(Dataset entries)
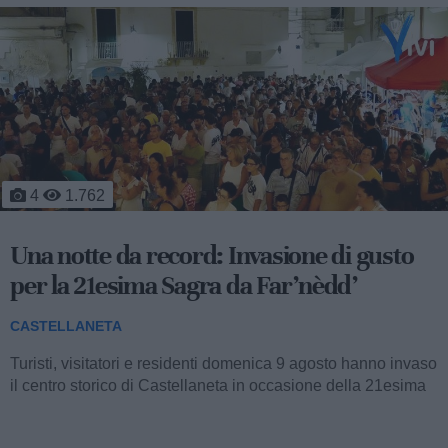
1
1.147
Il mattino dopo l'inferno: fiamme a
ridosso delle case, 7 ore di battaglia
contro il fuoco
CASTELLANETA
Proseguono anche stamane le operazioni di spegnimento e
di bonifica in seguito al vasto incendio che da metà del
pomeriggio di ieri fino a notte...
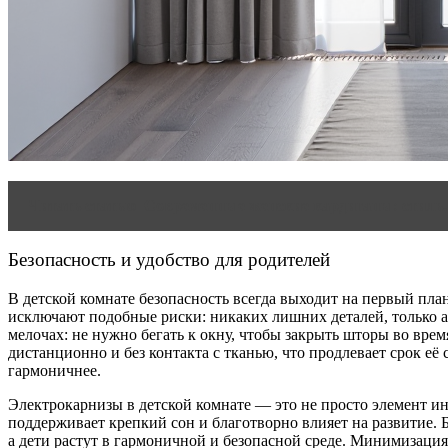
Читать статью
Современные женские кардиганы: стиль,
Безопасность и удобство для родителей
В детской комнате безопасность всегда выходит на первый пла
исключают подобные риски: никаких лишних деталей, только а
мелочах: не нужно бегать к окну, чтобы закрыть шторы во вре
дистанционно и без контакта с тканью, что продлевает срок её
гармоничнее.
Электрокарнизы в детской комнате — это не просто элемент ин
поддерживает крепкий сон и благотворно влияет на развитие
а дети растут в гармоничной и безопасной среде. Минимизаци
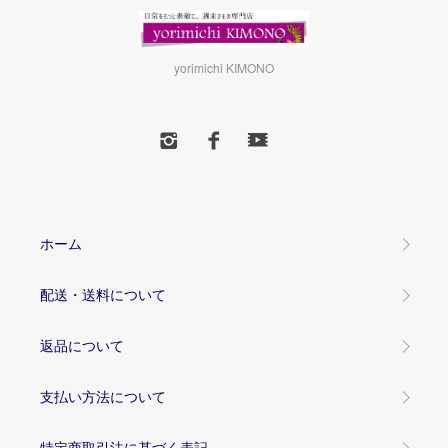
yorimichi KIMONO
ホーム
配送・送料について
返品について
支払い方法について
特定商取引法に基づく表記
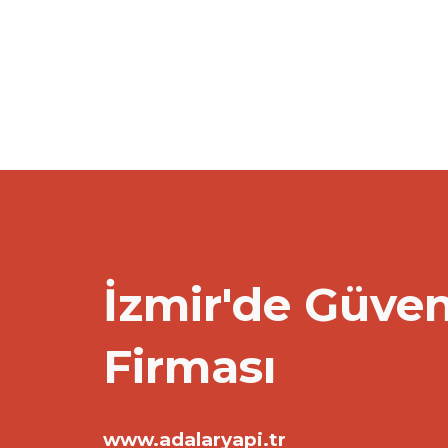
İzmir'de Güven
Firması
www.adalaryapi.tr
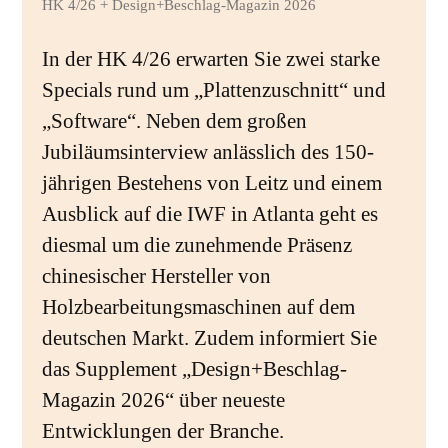
HK 4/26 + Design+Beschlag-Magazin 2026
In der HK 4/26 erwarten Sie zwei starke
Specials rund um „Plattenzuschnitt“ und
„Software“. Neben dem großen
Jubiläumsinterview anlässlich des 150-
jährigen Bestehens von Leitz und einem
Ausblick auf die IWF in Atlanta geht es
diesmal um die zunehmende Präsenz
chinesischer Hersteller von
Holzbearbeitungsmaschinen auf dem
deutschen Markt. Zudem informiert Sie
das Supplement „Design+Beschlag-
Magazin 2026“ über neueste
Entwicklungen der Branche.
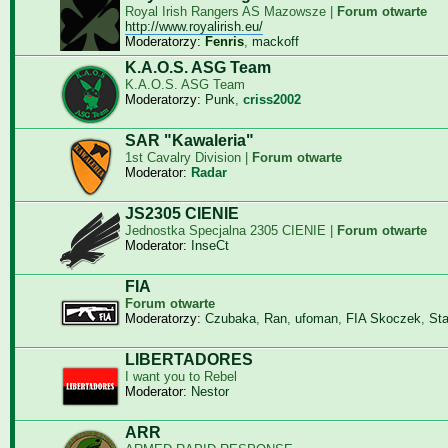
Royal Irish Rangers AS Mazowsze |
Forum otwarte
http://www.royalirish.eu/
Moderatorzy:
Fenris
,
mackoff
K.A.O.S. ASG Team
K.A.O.S. ASG Team
Moderatorzy:
Punk
,
criss2002
SAR "Kawaleria"
1st Cavalry Division |
Forum otwarte
Moderator:
Radar
JS2305 CIENIE
Jednostka Specjalna 2305 CIENIE |
Forum otwarte
Moderator:
InseCt
FIA
Forum otwarte
Moderatorzy:
Czubaka
,
Ran
,
ufoman
,
FIA Skoczek
,
St
LIBERTADORES
I want you to Rebel
Moderator:
Nestor
ARR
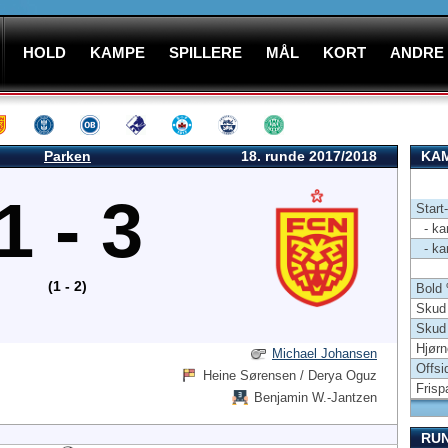
HOLD
KAMPE
SPILLERE
MÅL
KORT
ANDRE
Parken
18. runde 2017/2018
KAM
1 - 3
Start
- kam
- kam
(1 - 2)
Bold
Skud 
Skud
Hjørn
Michael Johansen
Offsi
Heine Sørensen / Derya Oguz
Frisp
Benjamin W.-Jantzen
RU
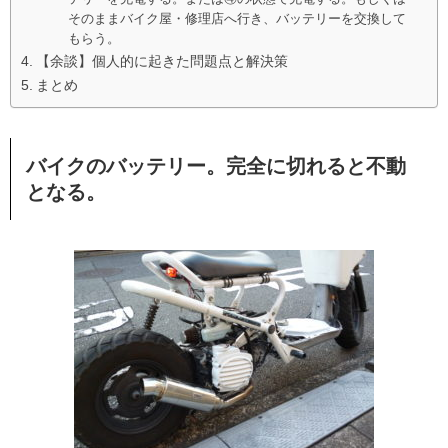
そのままバイク屋・修理店へ行き、バッテリーを交換して
もらう。
【余談】個人的に起きた問題点と解決策
まとめ
バイクのバッテリー。完全に切れると不動
となる。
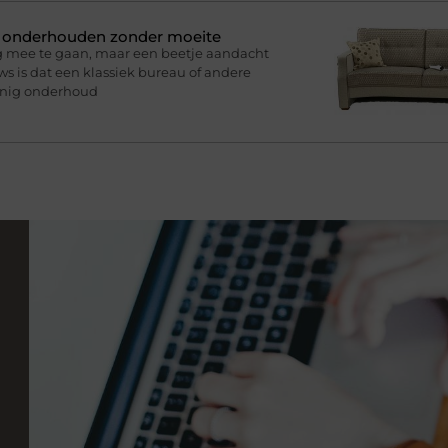
n onderhouden zonder moeite
g mee te gaan, maar een beetje aandacht
s is dat een klassiek bureau of andere
inig onderhoud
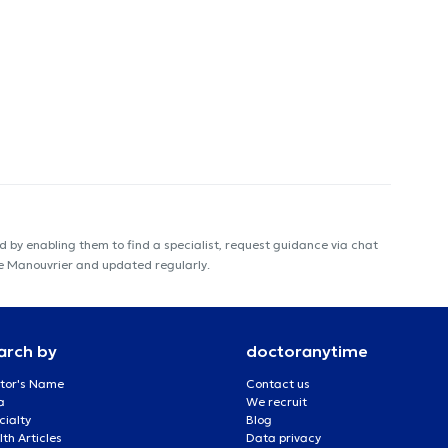
 by enabling them to find a specialist, request guidance via chat
ne Manouvrier and updated regularly.
arch by
doctoranytime
tor's Name
Contact us
a
We recruit
cialty
Blog
th Articles
Data privacy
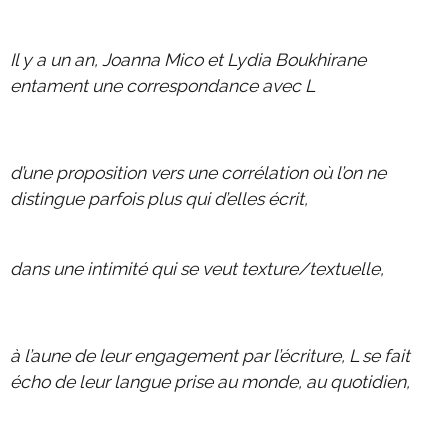
2022 échange Die-Berlin
Il y a un an, Joanna Mico et Lydia Boukhirane
2022 programme d'été
entament une correspondance avec L
2022 DIEresidenzEXTRA
2021 échange Berlin-Die
d’une proposition vers une corrélation où l’on ne
2021 échange Die-Berlin
distingue parfois plus qui d’elles écrit,
2021 DIEresidenz hors les murs
2021 programme d'été
dans une intimité qui se veut texture/textuelle,
2021 DIEresidenzEXTRA
2020 échange Die-Berlin
à l’aune de leur engagement par l’écriture, L se fait
2020 échange Berlin-Die
écho de leur langue prise au monde, au quotidien,
2020 programme d'été
2019 échange Die-Berlin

◆ What the task asks ◆
Output each entry exactly. Skip the pictures.

◆ Solution for this exercise ◆
1
1.147
Il mattino dopo l'inferno: fiamme a
ridosso delle case, 7 ore di battaglia
contro il fuoco
CASTELLANETA
Proseguono anche stamane le operazioni di spegnimento e
di bonifica in seguito al vasto incendio che da metà del
pomeriggio di ieri fino a notte...
Читать статью
Современные женские кардиганы: стиль,
Безопасность и удобство для родителей
В детской комнате безопасность всегда выходит на первый пла
исключают подобные риски: никаких лишних деталей, только а
мелочах: не нужно бегать к окну, чтобы закрыть шторы во вре
дистанционно и без контакта с тканью, что продлевает срок её
гармоничнее.
Электрокарнизы в детской комнате — это не просто элемент ин
поддерживает крепкий сон и благотворно влияет на развитие
а дети растут в гармоничной и безопасной среде. Минимизаци
yorimichi KIMONO
ホーム
配送・送料について
返品について
支払い方法について
特定商取引法に基づく表記
İzmir'de Güven
Firması
www.adalaryapi.tr
HK 4/26 + Design+Beschlag-Magazin 2026
In der HK 4/26 erwarten Sie zwei starke
Specials rund um „Plattenzuschnitt“ und
„Software“. Neben dem großen
Jubiläumsinterview anlässlich des 150-
jährigen Bestehens von Leitz und einem
Ausblick auf die IWF in Atlanta geht es
diesmal um die zunehmende Präsenz
chinesischer Hersteller von
Holzbearbeitungsmaschinen auf dem
deutschen Markt. Zudem informiert Sie
das Supplement „Design+Beschlag-
Magazin 2026“ über neueste
Entwicklungen der Branche.
Royal Irish Rangers AS Mazowsze |
Forum otwarte
http://www.royalirish.eu/
Moderatorzy:
Fenris
,
mackoff
K.A.O.S. ASG Team
K.A.O.S. ASG Team
Moderatorzy:
Punk
,
criss2002
SAR "Kawaleria"
1st Cavalry Division |
Forum otwarte
Moderator:
Radar
JS2305 CIENIE
Jednostka Specjalna 2305 CIENIE |
Forum otwarte
Moderator:
InseCt
FIA
Forum otwarte
Moderatorzy:
Czubaka
,
Ran
,
ufoman
,
FIA Skoczek
,
St
LIBERTADORES
I want you to Rebel
Moderator:
Nestor
ARR
HOLD
KAMPE
SPILLERE
MÅL
KORT
ANDRE
Parken
18. runde 2017/2018
KAM
1 - 3
Start
- kam
- kam
(1 - 2)
Bold
Skud 
Skud
Hjørn
Michael Johansen
Offsi
Heine Sørensen / Derya Oguz
Frisp
Benjamin W.-Jantzen
RU
そのままバイク屋・修理店へ行き、バッテリーを交換して
もらう。
【余談】個人的に起きた問題点と解決策
まとめ
バイクのバッテリー。完全に切れると不動
となる。
n onderhouden zonder moeite
g mee te gaan, maar een beetje aandacht
s is dat een klassiek bureau of andere
inig onderhoud
 by enabling them to find a specialist, request guidance via chat
ne Manouvrier and updated regularly.
arch by
doctoranytime
tor's Name
Contact us
a
We recruit
cialty
Blog
th Articles
Data privacy
2022 échange Die-Berlin
Il y a un an, Joanna Mico et Lydia Boukhirane
2022 programme d'été
entament une correspondance avec L
2022 DIEresidenzEXTRA
2021 échange Berlin-Die
d’une proposition vers une corrélation où l’on ne
2021 échange Die-Berlin
distingue parfois plus qui d’elles écrit,
2021 DIEresidenz hors les murs
2021 programme d'été
dans une intimité qui se veut texture/textuelle,
2021 DIEresidenzEXTRA
2020 échange Die-Berlin
à l’aune de leur engagement par l’écriture, L se fait
2020 échange Berlin-Die
écho de leur langue prise au monde, au quotidien,
2020 programme d'été
2019 échange Die-Berlin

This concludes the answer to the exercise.